Afortunadamente, la mejor formación humana a que nos ha ido
llevando la ciencia y el camino hacia una mayor madurez religiosa abierto por
el Concilio en los años sesenta han conseguido un enfoque del tema bastante más
positivo. Nuestro Dios no es el dios del miedo, sino el de la bondad. No es el
dios justiciero, sino nuestro Padre. No es el dios que atruena entre las nubes,
sino el Dios cercano, que derrama misericordia, esperanza, paz y amor.

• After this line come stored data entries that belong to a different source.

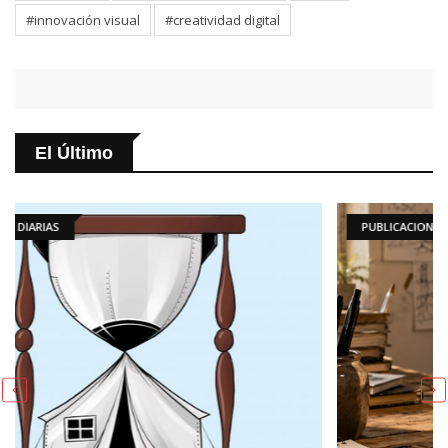
#innovación visual
#creatividad digital
El Último
PUBLICACIONES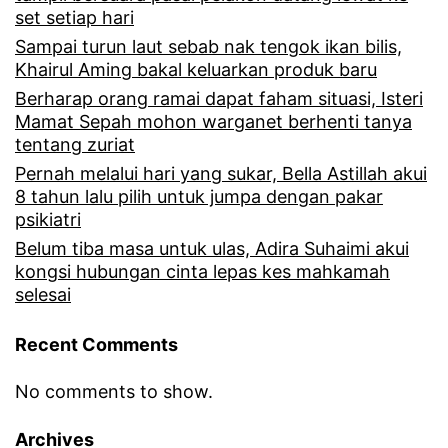
set setiap hari
Sampai turun laut sebab nak tengok ikan bilis,
Khairul Aming bakal keluarkan produk baru
Berharap orang ramai dapat faham situasi, Isteri
Mamat Sepah mohon warganet berhenti tanya
tentang zuriat
Pernah melalui hari yang sukar, Bella Astillah akui
8 tahun lalu pilih untuk jumpa dengan pakar
psikiatri
Belum tiba masa untuk ulas, Adira Suhaimi akui
kongsi hubungan cinta lepas kes mahkamah
selesai
Recent Comments
No comments to show.
Archives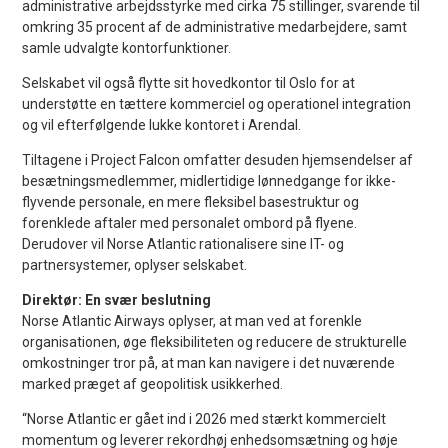
administrative arbejdsstyrke med cirka 75 stillinger, svarende til
omkring 35 procent af de administrative medarbejdere, samt
samle udvalgte kontorfunktioner.
Selskabet vil også flytte sit hovedkontor til Oslo for at
understøtte en tættere kommerciel og operationel integration
og vil efterfølgende lukke kontoret i Arendal.
Tiltagene i Project Falcon omfatter desuden hjemsendelser af
besætningsmedlemmer, midlertidige lønnedgange for ikke-
flyvende personale, en mere fleksibel basestruktur og
forenklede aftaler med personalet ombord på flyene.
Derudover vil Norse Atlantic rationalisere sine IT- og
partnersystemer, oplyser selskabet.
Direktør: En svær beslutning
Norse Atlantic Airways oplyser, at man ved at forenkle
organisationen, øge fleksibiliteten og reducere de strukturelle
omkostninger tror på, at man kan navigere i det nuværende
marked præget af geopolitisk usikkerhed.
“Norse Atlantic er gået ind i 2026 med stærkt kommercielt
momentum og leverer rekordhøj enhedsomsætning og høje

Dios ha sido siempre así. No es que haya cambiado. Lo que
pasa es que en ciertos momentos convulsivos de la historia, la situación se
prestaba más a acentuar la imagen de omnipotencia, de victoria contra los
enemigos, de legislador e impartidor de justicia. Pero, por encima de todo,
Dios siempre ha sido gozo y paz, porque Dios es siempre amor.
Con
frecuencia nos ha interesado el Dios todopoderoso que hace y deshace a
capricho, que puede emplear esa omnipotencia en favor mío, si cumplo
determinadas condiciones. Si en la religión buscamos seguridades, estamos
tergiversando la verdadera fe-confianza. No es el miedo lo que tiene que
llevarnos a Dios, sino la confianza total. Ni como Iglesia ni como individuos
podemos seguir poniendo nuestra salvación en las seguridades externas.
Dios se hace presente en la brisa y en la calma. Quien lo
encuentra, halla el gozo y la paz. Alejemos definitivamente los fantasmas del
miedo y vivamos la maravilla de nuestro encuentro con el Señor.